START Information given

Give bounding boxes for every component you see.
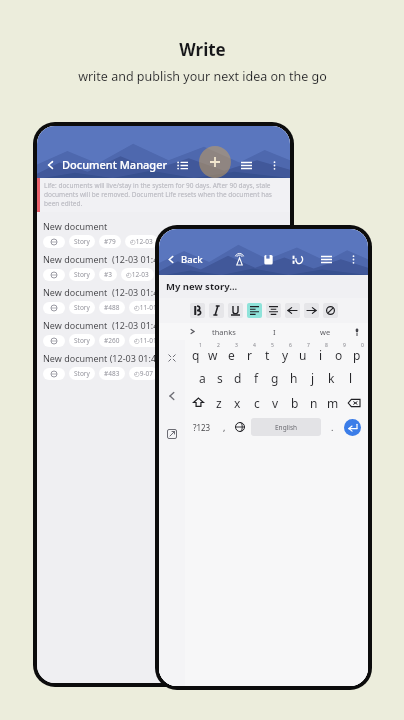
button[interactable]: Undo [289,251,305,267]
button[interactable]: Voice input [351,326,362,337]
staticText: m [327,395,339,411]
staticText: 8 [325,342,328,349]
button[interactable]: English [251,418,321,436]
button[interactable]: Align left [247,303,262,318]
button[interactable]: b [285,390,304,415]
button[interactable]: Resize [164,350,180,366]
button[interactable]: we [300,327,351,337]
button[interactable]: Align center [266,303,281,318]
staticText: Story [74,369,90,378]
button[interactable]: m [323,390,342,415]
staticText: d [234,370,242,386]
staticText: s [217,370,223,386]
button[interactable]: New document (12-03 01:4 [37,284,290,317]
button[interactable]: Change language [232,415,248,439]
staticText: Document Manager [62,157,168,172]
button[interactable]: n [304,390,323,415]
staticText: Story [74,270,90,279]
button[interactable]: Shift [187,390,210,415]
button[interactable]: 2 [204,340,222,365]
button[interactable]: g [265,365,284,390]
button[interactable]: Italic [209,303,224,318]
button[interactable]: Pop out [164,426,180,442]
button[interactable]: 7 [294,340,312,365]
staticText: New document (12-03 01:43 [43,352,162,364]
button[interactable]: New document (12-03 01:43 [37,350,290,383]
staticText: n [310,395,318,411]
button[interactable]: 5 [258,340,276,365]
button[interactable]: New document [37,218,290,251]
button[interactable]: k [322,365,341,390]
button[interactable]: a [193,365,211,390]
staticText: 3 [235,342,238,349]
button[interactable]: f [247,365,265,390]
staticText: 2 [217,342,220,349]
button[interactable]: Expand toolbar [187,326,198,337]
button[interactable]: Save [260,251,276,267]
button[interactable]: Enter [344,419,361,436]
button[interactable]: Add document [204,151,226,173]
button[interactable]: Bold [190,303,205,318]
staticText: 6 [289,342,292,349]
staticText: My new story... [166,280,238,293]
button[interactable]: 4 [240,340,258,365]
button[interactable]: 1 [187,340,204,365]
button[interactable]: Clear formatting [323,303,338,318]
button[interactable]: 3 [222,340,240,365]
staticText: f [254,370,259,386]
staticText: ◴11-01 [134,336,157,345]
staticText: New document (12-03 01:4 [43,286,159,298]
staticText: z [216,395,222,411]
button[interactable]: 8 [312,340,330,365]
button[interactable]: l [341,365,360,390]
button[interactable]: Back [164,388,180,404]
button[interactable]: x [228,390,247,415]
button[interactable]: More options [345,251,361,267]
button[interactable]: Publish [231,251,247,267]
button[interactable]: z [210,390,228,415]
button[interactable]: j [303,365,322,390]
button[interactable]: ?123 [188,415,216,439]
button[interactable]: 9 [330,340,348,365]
button[interactable]: , [216,415,232,439]
staticText: ◴12-03 [126,270,149,279]
staticText: ?123 [193,422,211,433]
button[interactable]: Menu [238,157,254,173]
staticText: 1 [199,342,202,349]
button[interactable]: Indent left [285,303,300,318]
button[interactable]: Underline [228,303,243,318]
button[interactable]: New document (12-03 01:4 [37,251,290,284]
staticText: ◴12-03 [130,237,153,246]
button[interactable]: d [229,365,247,390]
button[interactable]: Indent right [304,303,319,318]
button[interactable]: Menu [318,251,334,267]
button[interactable]: c [247,390,266,415]
staticText: c [254,395,260,411]
button[interactable]: thanks [198,327,249,337]
staticText: t [265,347,270,363]
button[interactable]: My new story... [159,275,368,298]
staticText: g [271,370,279,386]
button[interactable]: s [211,365,229,390]
button[interactable]: New document (12-03 01:4 [37,317,290,350]
button[interactable]: 6 [276,340,294,365]
button[interactable]: Backspace [342,390,366,415]
button[interactable]: More options [266,157,282,173]
staticText: Life: documents will live/stay in the sy… [44,181,286,208]
button[interactable]: Back [166,253,231,266]
staticText: h [290,370,298,386]
button[interactable]: h [284,365,303,390]
button[interactable]: 0 [348,340,366,365]
button[interactable]: I [249,327,300,337]
button[interactable]: List view [174,157,190,173]
staticText: q [192,347,200,363]
button[interactable]: . [324,415,340,439]
staticText: I [273,327,276,337]
button[interactable]: Document Manager [45,157,174,172]
staticText: Back [181,253,203,266]
staticText: Story [74,303,90,312]
staticText: p [353,347,361,363]
staticText: i [319,347,323,363]
staticText: English [275,423,298,432]
button[interactable]: v [266,390,285,415]
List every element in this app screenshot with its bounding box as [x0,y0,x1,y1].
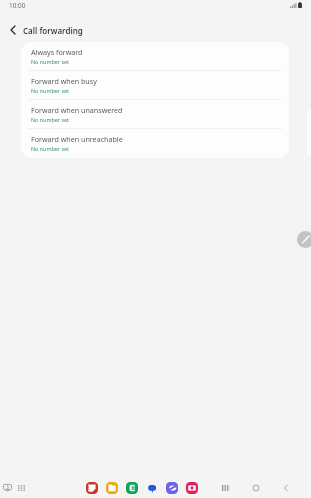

END Information given

Return all of the entries exactly as written, but drop any pictures they hold.

# [Problem solution]
Give bounding boxes for every component you see.
button[interactable]: Undo [289,251,305,267]
button[interactable]: Voice input [351,326,362,337]
staticText: m [327,395,339,411]
staticText: 8 [325,342,328,349]
button[interactable]: English [251,418,321,436]
button[interactable]: Align left [247,303,262,318]
button[interactable]: b [285,390,304,415]
button[interactable]: Resize [164,350,180,366]
button[interactable]: we [300,327,351,337]
button[interactable]: Align center [266,303,281,318]
staticText: Story [74,369,90,378]
button[interactable]: m [323,390,342,415]
staticText: d [234,370,242,386]
staticText: s [217,370,223,386]
button[interactable]: New document (12-03 01:4 [37,284,290,317]
button[interactable]: Change language [232,415,248,439]
staticText: Document Manager [62,157,168,172]
button[interactable]: n [304,390,323,415]
staticText: Story [74,270,90,279]
button[interactable]: Shift [187,390,210,415]
button[interactable]: 2 [204,340,222,365]
button[interactable]: g [265,365,284,390]
button[interactable]: Italic [209,303,224,318]
button[interactable]: Pop out [164,426,180,442]
button[interactable]: 7 [294,340,312,365]
staticText: New document (12-03 01:43 [43,352,162,364]
button[interactable]: New document (12-03 01:43 [37,350,290,383]
staticText: n [310,395,318,411]
button[interactable]: 5 [258,340,276,365]
button[interactable]: New document [37,218,290,251]
button[interactable]: k [322,365,341,390]
button[interactable]: a [193,365,211,390]
staticText: 3 [235,342,238,349]
button[interactable]: f [247,365,265,390]
staticText: 2 [217,342,220,349]
button[interactable]: Expand toolbar [187,326,198,337]
button[interactable]: Save [260,251,276,267]
button[interactable]: Enter [344,419,361,436]
button[interactable]: Add document [204,151,226,173]
button[interactable]: Bold [190,303,205,318]
staticText: 6 [289,342,292,349]
staticText: My new story... [166,280,238,293]
button[interactable]: 4 [240,340,258,365]
button[interactable]: 1 [187,340,204,365]
button[interactable]: Clear formatting [323,303,338,318]
button[interactable]: 3 [222,340,240,365]
staticText: f [254,370,259,386]
staticText: ◴11-01 [134,336,157,345]
staticText: New document (12-03 01:4 [43,286,159,298]
staticText: z [216,395,222,411]
button[interactable]: 8 [312,340,330,365]
button[interactable]: l [341,365,360,390]
button[interactable]: Back [164,388,180,404]
button[interactable]: x [228,390,247,415]
button[interactable]: More options [345,251,361,267]
button[interactable]: Publish [231,251,247,267]
button[interactable]: z [210,390,228,415]
button[interactable]: j [303,365,322,390]
button[interactable]: ?123 [188,415,216,439]
button[interactable]: 9 [330,340,348,365]
button[interactable]: , [216,415,232,439]
staticText: ◴12-03 [126,270,149,279]
staticText: ?123 [193,422,211,433]
button[interactable]: Menu [238,157,254,173]
staticText: 1 [199,342,202,349]
button[interactable]: Indent left [285,303,300,318]
button[interactable]: Underline [228,303,243,318]
button[interactable]: New document (12-03 01:4 [37,251,290,284]
staticText: ◴12-03 [130,237,153,246]
button[interactable]: d [229,365,247,390]
button[interactable]: Indent right [304,303,319,318]
button[interactable]: Menu [318,251,334,267]
button[interactable]: c [247,390,266,415]
staticText: c [254,395,260,411]
button[interactable]: thanks [198,327,249,337]
staticText: t [265,347,270,363]
button[interactable]: My new story... [159,275,368,298]
staticText: g [271,370,279,386]
button[interactable]: s [211,365,229,390]
button[interactable]: New document (12-03 01:4 [37,317,290,350]
button[interactable]: 6 [276,340,294,365]
button[interactable]: Backspace [342,390,366,415]
button[interactable]: More options [266,157,282,173]
staticText: Life: documents will live/stay in the sy… [44,181,286,208]
button[interactable]: Back [166,253,231,266]
staticText: h [290,370,298,386]
button[interactable]: h [284,365,303,390]
button[interactable]: 0 [348,340,366,365]
button[interactable]: I [249,327,300,337]
button[interactable]: List view [174,157,190,173]
staticText: q [192,347,200,363]
button[interactable]: . [324,415,340,439]
staticText: I [273,327,276,337]
button[interactable]: Document Manager [45,157,174,172]
staticText: Back [181,253,203,266]
staticText: Story [74,303,90,312]
staticText: p [353,347,361,363]
staticText: i [319,347,323,363]
staticText: English [275,423,298,432]
button[interactable]: v [266,390,285,415]
List every element in this app screenshot with its bounding box as [x0,y0,x1,y1].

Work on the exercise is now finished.